Côté aménagements spécifiques prévus pour reconfigurer cet ancien hôtel ne disposant que de petites chambres, sans cuisine, ni lave linge et dont les douches sont à chaque étage à l'extérieur des chambres, force est de constater que ce bâtiment a été investi sans que soient effectués les travaux qui selon les promoteurs du projet étaient nécessaires pour que ces lieux "soient adaptés à leur nouvelle destination sociale". Pourtant ce centre vise l'accueil de 90 demandeurs d'asile d'ici la fin de l'année.

On ne peut en attendant que souscrire à ce que le Mrap précise à ce sujet au niveau national : « Ces PRAHDA ne correspondent pas aux normes d’hébergements collectifs : le manque de matériel empêche de faire la cuisine pour tous et toutes, l’exiguïté des locaux, le manque de personnel et de moyens et l’éloignement des villes s’apparentent à de la maltraitance institutionnelle, tant du point de vue physique que psychologique ».

Des questions restent en suspens

On peut vraiment s'étonner qu'une politique visant l’éloignement qui relève traditionnellement davantage de la gestion sécuritaire des flux migratoires que de l’accompagnement social soit confiée à Adoma (ex Sonacotra) devant œuvrer en principe à l'intégration dans la société d’accueil des populations qu'elle héberge.

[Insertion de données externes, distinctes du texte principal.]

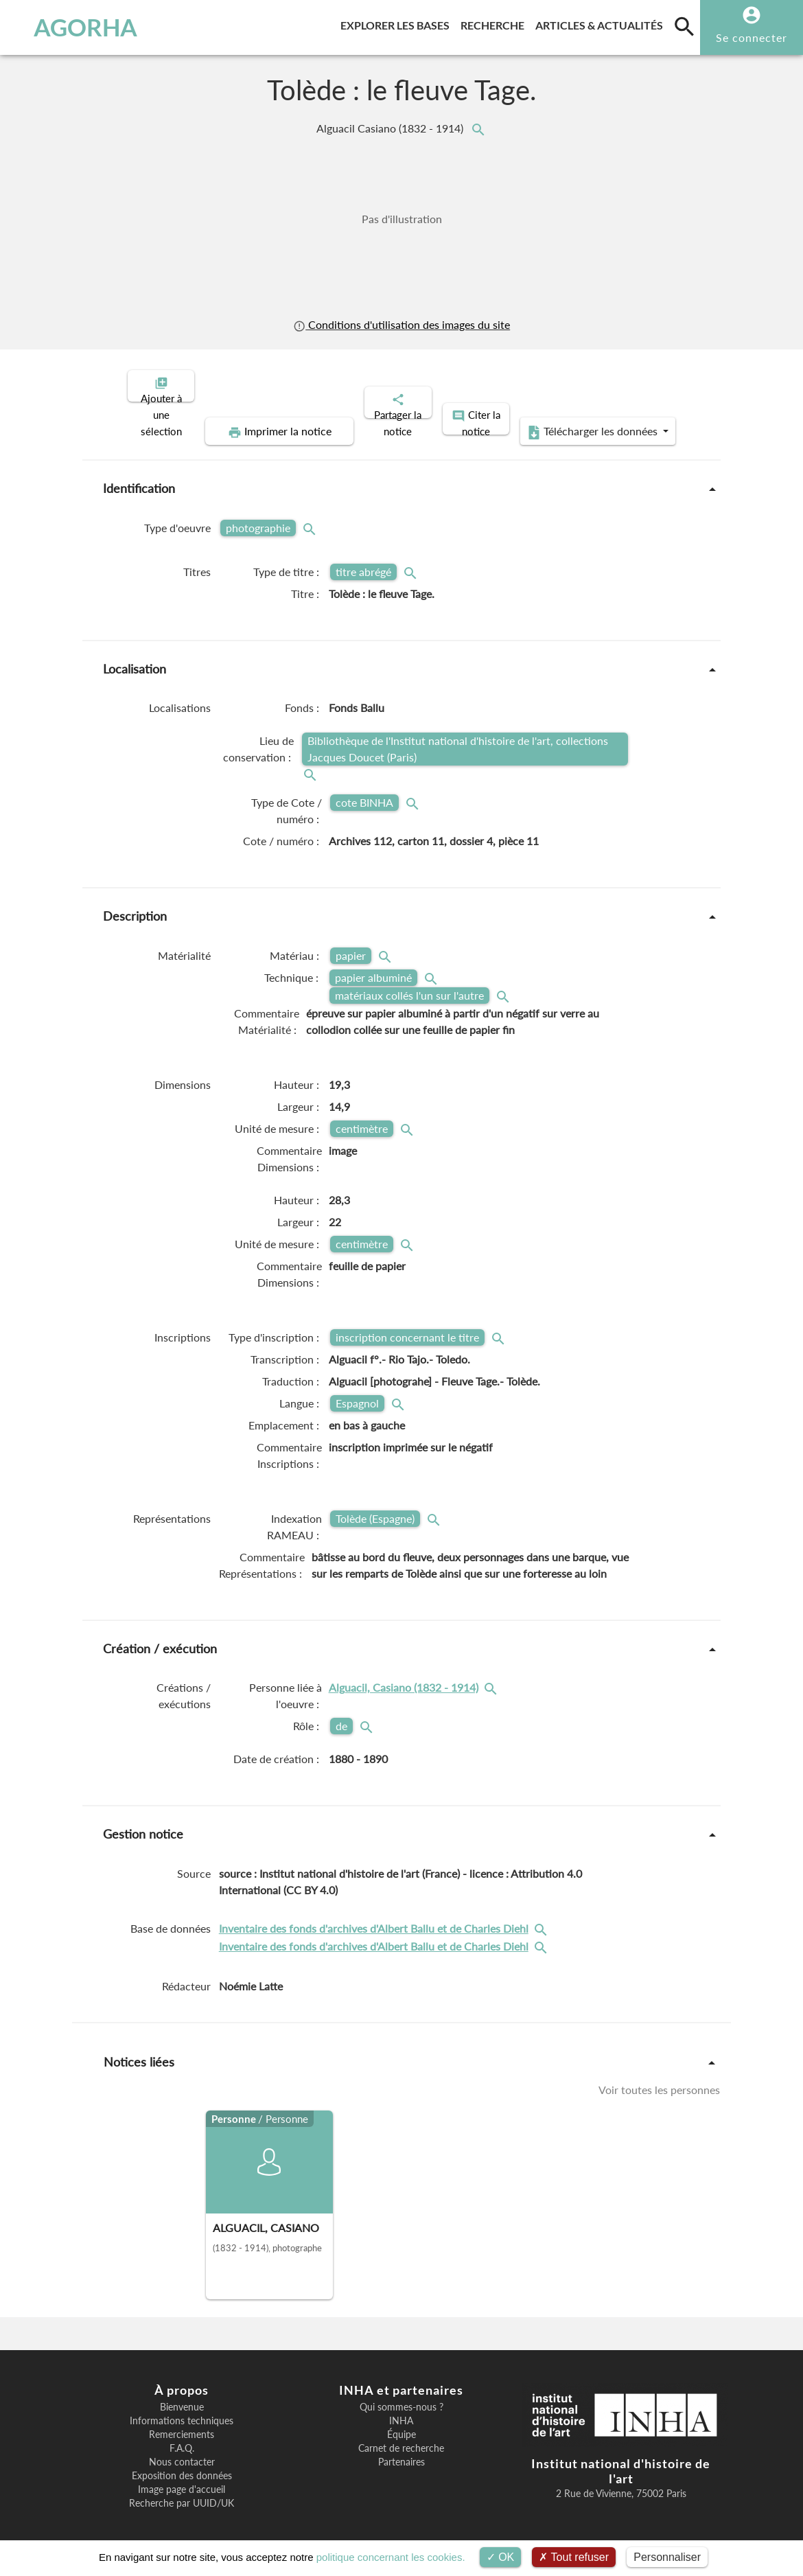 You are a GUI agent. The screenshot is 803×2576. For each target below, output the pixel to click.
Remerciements (181, 2422)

Laisserons nous peu à peu avec ce programme se répandre un nouveau type d'hébergement policier géré par de curieux travailleurs sociaux dont le soutien qu'ils apporteront se concentrera sur une aide à l'expulsion ?

« Toute l’ambiguïté réside dans la superposition de ces deux dispositifs. Comment peut-on d’ailleurs à la fois protéger des personnes jugées vulnérables et chercher à les expulser parce qu’également indésirables? » s’interrogeait déjà en 2016 le sociologue Gilles Frigoli dans un dossier de la Cimade à propos de l'assignation à résidence, à l'occasion d'une enquête menée à Besançon.

Avec l'apparition d'un outil de financement inventif venu d'ailleurs pour satisfaire une commande de l'État, le migrant semble ouvrir soudain un marché où le privé viendrait accaparer des tâches relevant en principe des pouvoirs publics en prétendant à une plus grande efficacité. Tout dépend il est vrai de qui  est considéré comme principal bénéficiaire de cette efficacité. Loin de coûter, le migrant va même pouvoir rapporter davantage ? Et dès lors vous pouvez remarquer que les promoteurs ne parlent plus de risque « d 'appel d'air ».

 - Quand abordera-t-on sur le fond les causes qui contraignent ces migrants à fuir leurs pays alors qu'ils aimeraient pouvoir y vivre ?

- L'assignation à résidence est-elle pas une alternative à la rétention ?

- Le règlement Dublin ne devrait-il pas être abrogé au sein des institutions européennes ? En effet ce recours à cette procédure permet surtout d'augmenter le nombre des expulsions de demandeurs d'asile refusés en fonction de leur lieu d'entrée dans l'espace économique européen et non de la recevabilité de leur demande sur le fond.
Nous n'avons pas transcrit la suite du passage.